Platinum Metals Rev., 1968, 12, (2), 61
Frictional Characteristics of the Refractory Platinum Metals
A recent report by D. H. Buckley of the Lewis Research Centre (NASA Tech. Note TN D–4152, 1967, (Sept.), 1–15) conveys at first glance the impression that osmium and ruthenium, the hexagonal refractory metals, have, when rubbed against themselves, lower coefficients of friction than their cubic counterparts rhodium and iridium, and are therefore to be preferred for sliding electrical contacts. The author states dogmatically that ‘from the results of this investigation, it would appear that ruthenium, with its hexagonal crystal structure, would certainly be highly superior to the face centred cubic metal rhodium in sliding electrical contact applications’. Detailed study of the paper, however, shows that this conclusion is based entirely on experiments made under ultra high vacuum conditions. The superiority of ruthenium over rhodium is only apparent at pressures below 10−8 torr and results reported show that at higher pressures rhodium has a much lower coefficient of friction than ruthenium. No information on the frictional characteristics of iridium or osmium at pressures above 10−8 torr is given in this report.

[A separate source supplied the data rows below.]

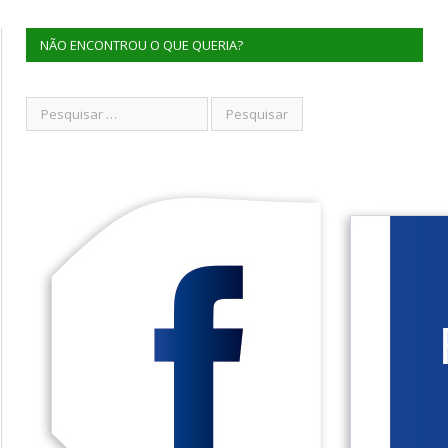
NÃO ENCONTROU O QUE QUERIA?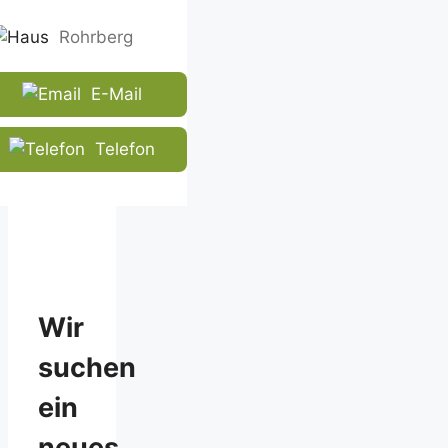
CAPTCHA
to
Rohrberg
ensure
that
E-Mail
you
are
human.
Telefon
Wir
suchen
ein
neues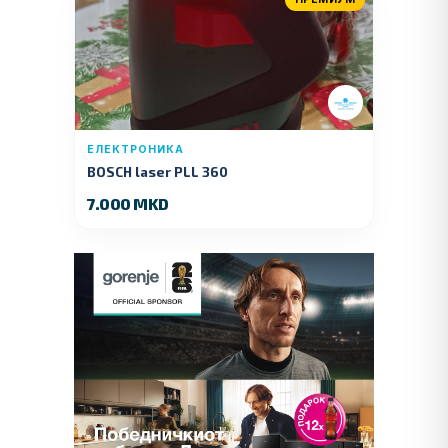
ЕЛЕКТРОНИКА
BOSCH laser PLL 360
7.000 MKD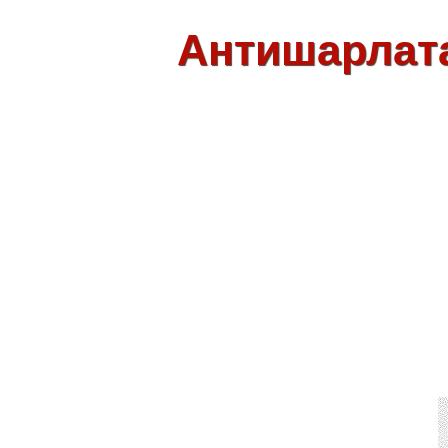
Антишарлат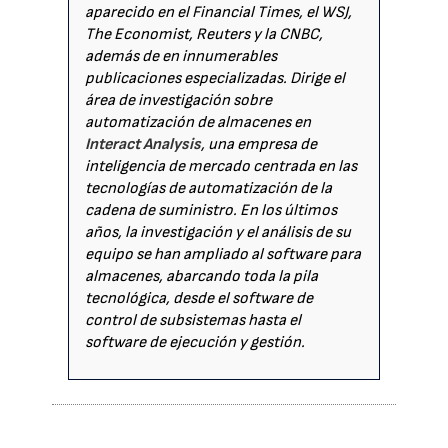
aparecido en el Financial Times, el WSJ,
The Economist, Reuters y la CNBC,
además de en innumerables
publicaciones especializadas. Dirige el
área de investigación sobre
automatización de almacenes en
Interact Analysis
, una empresa de
inteligencia de mercado centrada en las
tecnologías de automatización de la
cadena de suministro. En los últimos
años, la investigación y el análisis de su
equipo se han ampliado al software para
almacenes, abarcando toda la pila
tecnológica, desde el software de
control de subsistemas hasta el
software de ejecución y gestión.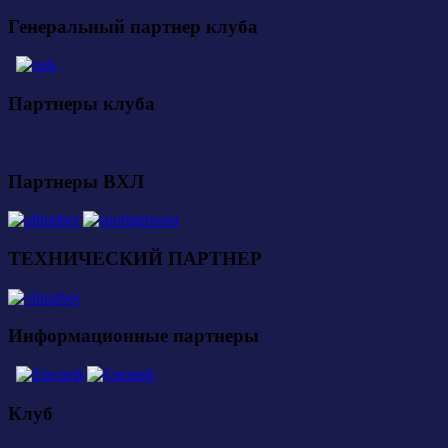
Генеральный партнер клуба
Партнеры клуба
Партнеры ВХЛ
ТЕХНИЧЕСКИЙ ПАРТНЕР
Информационные партнеры
Клуб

Within the context of space applications covered by NASA, it is perhaps logical to assume that atmospheric pressures below 10−8 torr constitute a perfectly normal ambient environment. Such clean conditions should certainly help when attempts are made to correlate surface properties such as friction with the crystallographic characteristics of pure metals. It is disappointing, therefore, to find in this report no indication of the purity of the materials studied or the way in which the test specimens were fabricated and prepared for examination. In subsequent publications it is hoped that fuller details will be supplied of the process, whereby the disc and rider specimens were ‘finished to a roughness of 4 to 8 micro inches and then fully annealed’.